Body Driven vs. Shoulder Driven Butterfly: Dryland Training Implication
The butterfly is a demanding stroke that requires power, rhythm, endurance, and mobility. If you’ve watched the butterfly stroke underwater, you’ve noticed that there are mainly two noticeably different techniques, three if you exclude Yuya Yajima’s dolphin dive (video below). They are the body driven, and shoulder driven butterfly.
The body driven fly is typically used by 100 & 200 athletes while the shoulder driven fly is often seen in 50 & 100 athletes. Phelps vs. Cavic is a classic example that displays the difference (video below).
Phelps uses large undulations from his head and chest to drive his stroke forward while Cavic’s head and chest stay closer to the surface and uses very little undulation. Both men have gone sub-50 in the 100m butterfly but use completely different strokes. Joseph Schooling, Misty Hyman, and Tom Shields all use a body driven fly while Florent Manadou, Evgeny Korotyshkin, and Denis Pankratov use a shoulder driven stroke.

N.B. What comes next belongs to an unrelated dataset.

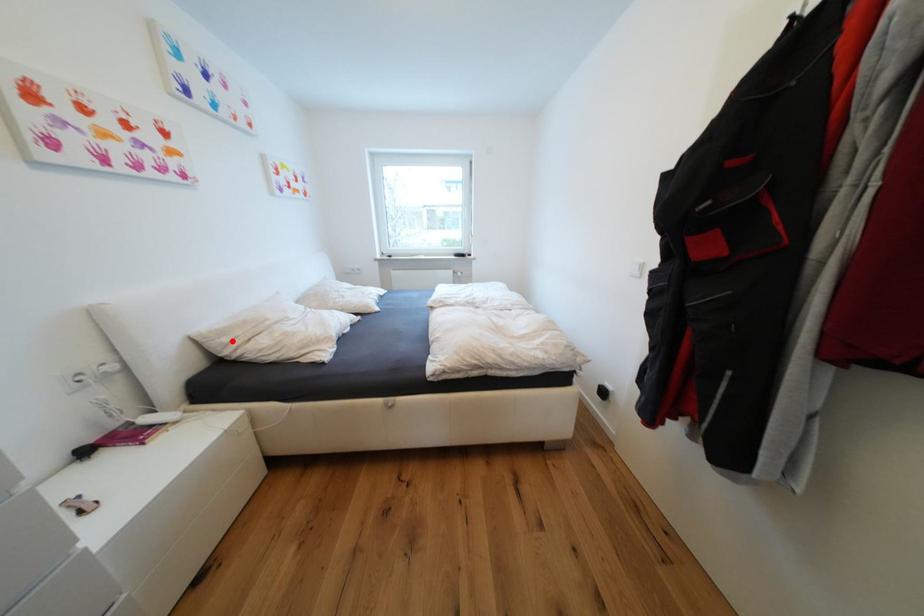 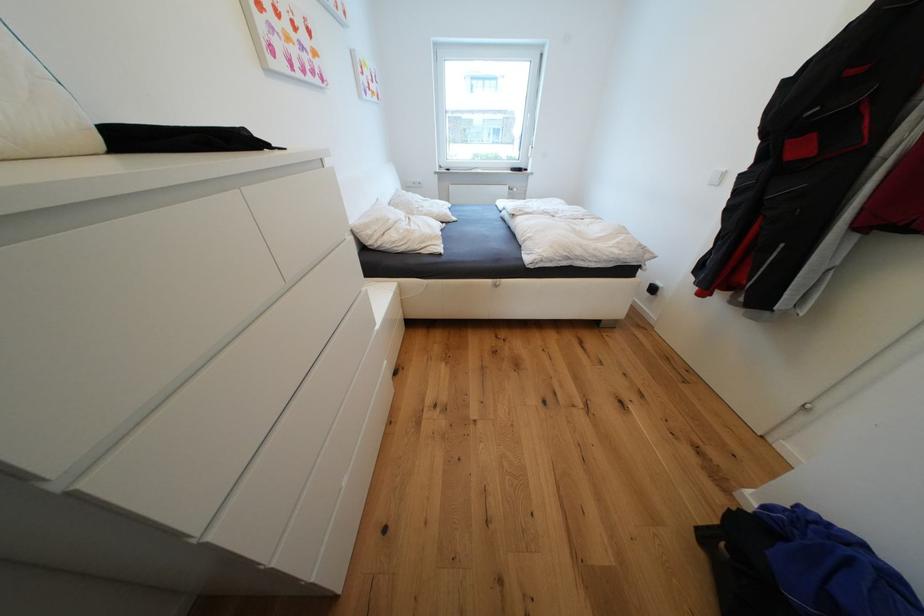 Question: A red point is marked in image1. In image2, is the corresponding 3D point closer to the camera or farther? Reply with the corresponding letter.

Choices:
 (A) The corresponding 3D point is closer.
 (B) The corresponding 3D point is farther.

Answer: (A)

So how do you know which one works best for you?
The most simple answer to this question is: “whatever feels most comfortable.” Athletes should always use a stroke that suits them the best. Variables, such as limb lengths, strength, psychology, and physiology play important roles on what technique to use with various swimmers. This is where good coaches can excel with the “art of coaching.” Rather than advising all swimmers to use one particular style, good coaches should advise a style that best fit each individual swimmer. This is where objective data from mobility tests such as the wall-standing-shoulder flexion test or subjective movement screenings may come in handy.
As a coach, if you believe a body-driven butterfly stroke will work best for your swimmer, but the athlete is unable to do it, test to see if they have issues with shoulder flexion first. A fail of a shoulder flexion test would preferentiate the swimmer towards a shoulder driven stroke in his or her present state.
If you determine an athlete has poor shoulder and/or thoracic mobility, exercises should be used to improve the athlete’s potential. Below are just several examples of many exercises that can be used to improve shoulder and thoracic mobility, proprioception, and control.
Stability ball wall press: While driving the ball into the wall, move the arms from neutral to flexion.
Foam roll/medball assisted thoracic/shoulder/lumbar extension
Using a barbell, wall, counter etc. drive the chest down
This article is not intended to prescribe or recommend a particular butterfly technique,rather to provide information on how to potentially improve butterfly swimming to be more efficient. It is up to the coach and athlete to decide which technique, exercises, and mobility work to use.